**Work request**
All lines with the word "добавлен" in the material below are required.

*** Data in this exercise ***

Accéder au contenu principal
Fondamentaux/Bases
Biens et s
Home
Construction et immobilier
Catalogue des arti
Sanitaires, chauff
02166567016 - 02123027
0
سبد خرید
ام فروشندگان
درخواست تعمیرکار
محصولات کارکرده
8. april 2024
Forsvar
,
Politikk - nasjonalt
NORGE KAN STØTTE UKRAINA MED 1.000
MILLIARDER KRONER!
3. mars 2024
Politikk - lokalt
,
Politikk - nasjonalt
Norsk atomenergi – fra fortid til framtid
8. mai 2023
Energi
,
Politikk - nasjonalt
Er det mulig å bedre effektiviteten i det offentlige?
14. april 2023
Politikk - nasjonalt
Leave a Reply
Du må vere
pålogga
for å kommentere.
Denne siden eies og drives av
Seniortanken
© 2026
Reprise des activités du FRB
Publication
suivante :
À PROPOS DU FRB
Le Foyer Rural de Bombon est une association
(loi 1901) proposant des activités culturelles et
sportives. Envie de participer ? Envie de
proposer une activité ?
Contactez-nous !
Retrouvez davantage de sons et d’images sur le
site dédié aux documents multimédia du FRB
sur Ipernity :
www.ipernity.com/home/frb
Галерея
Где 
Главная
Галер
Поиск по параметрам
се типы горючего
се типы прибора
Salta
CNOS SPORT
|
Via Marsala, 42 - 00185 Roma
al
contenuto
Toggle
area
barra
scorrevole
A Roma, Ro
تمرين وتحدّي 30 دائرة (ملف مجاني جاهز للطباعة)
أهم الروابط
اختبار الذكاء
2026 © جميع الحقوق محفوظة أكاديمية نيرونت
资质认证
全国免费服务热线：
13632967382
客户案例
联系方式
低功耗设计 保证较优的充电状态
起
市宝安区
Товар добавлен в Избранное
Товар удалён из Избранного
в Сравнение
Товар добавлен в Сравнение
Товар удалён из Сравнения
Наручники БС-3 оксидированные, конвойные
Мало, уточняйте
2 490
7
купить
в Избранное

***
*** Data in this exercise ***

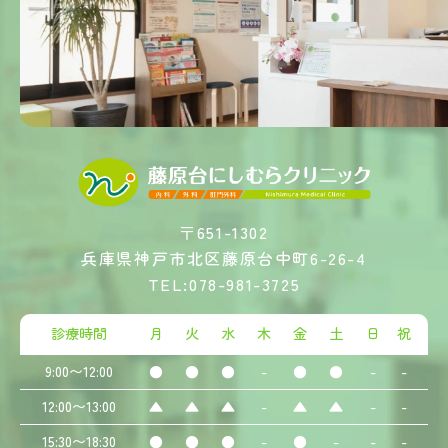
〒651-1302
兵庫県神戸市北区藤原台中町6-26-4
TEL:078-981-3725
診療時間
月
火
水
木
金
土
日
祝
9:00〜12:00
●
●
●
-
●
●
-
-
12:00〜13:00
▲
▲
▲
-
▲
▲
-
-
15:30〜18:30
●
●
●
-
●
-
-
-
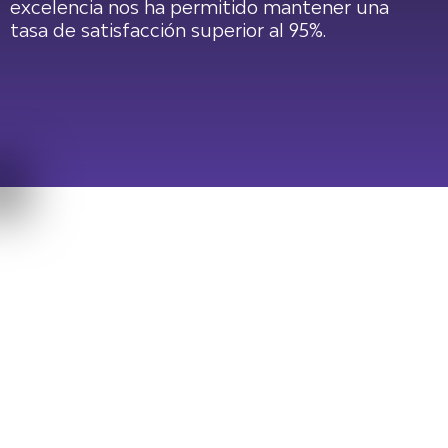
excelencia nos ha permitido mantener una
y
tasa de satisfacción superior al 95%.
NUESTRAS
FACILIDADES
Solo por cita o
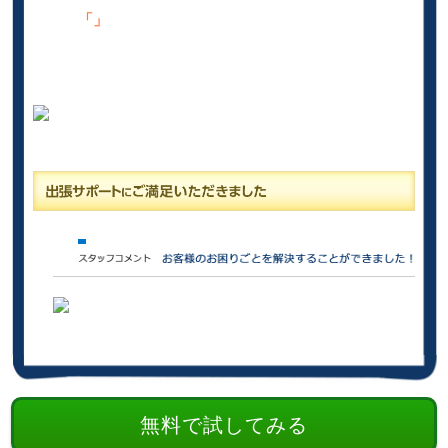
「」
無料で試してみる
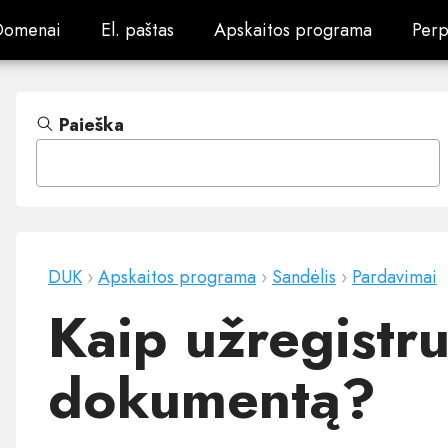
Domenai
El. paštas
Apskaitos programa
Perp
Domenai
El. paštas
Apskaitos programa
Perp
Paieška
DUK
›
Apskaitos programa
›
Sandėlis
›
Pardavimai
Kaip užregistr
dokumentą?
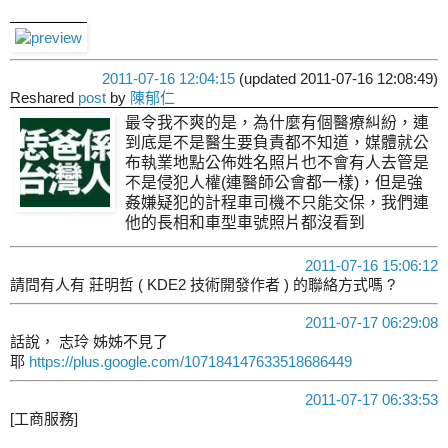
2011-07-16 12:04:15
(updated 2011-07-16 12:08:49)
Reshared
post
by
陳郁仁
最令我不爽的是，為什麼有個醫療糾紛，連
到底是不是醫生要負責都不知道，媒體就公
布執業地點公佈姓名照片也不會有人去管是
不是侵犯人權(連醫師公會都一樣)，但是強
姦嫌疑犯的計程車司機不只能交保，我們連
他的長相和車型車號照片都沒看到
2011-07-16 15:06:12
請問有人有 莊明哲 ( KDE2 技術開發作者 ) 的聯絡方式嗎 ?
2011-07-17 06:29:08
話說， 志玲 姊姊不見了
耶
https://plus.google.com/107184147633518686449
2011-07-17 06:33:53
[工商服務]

***

**Solution to this problem**
Товар добавлен в Избранное
Товар добавлен в Сравнение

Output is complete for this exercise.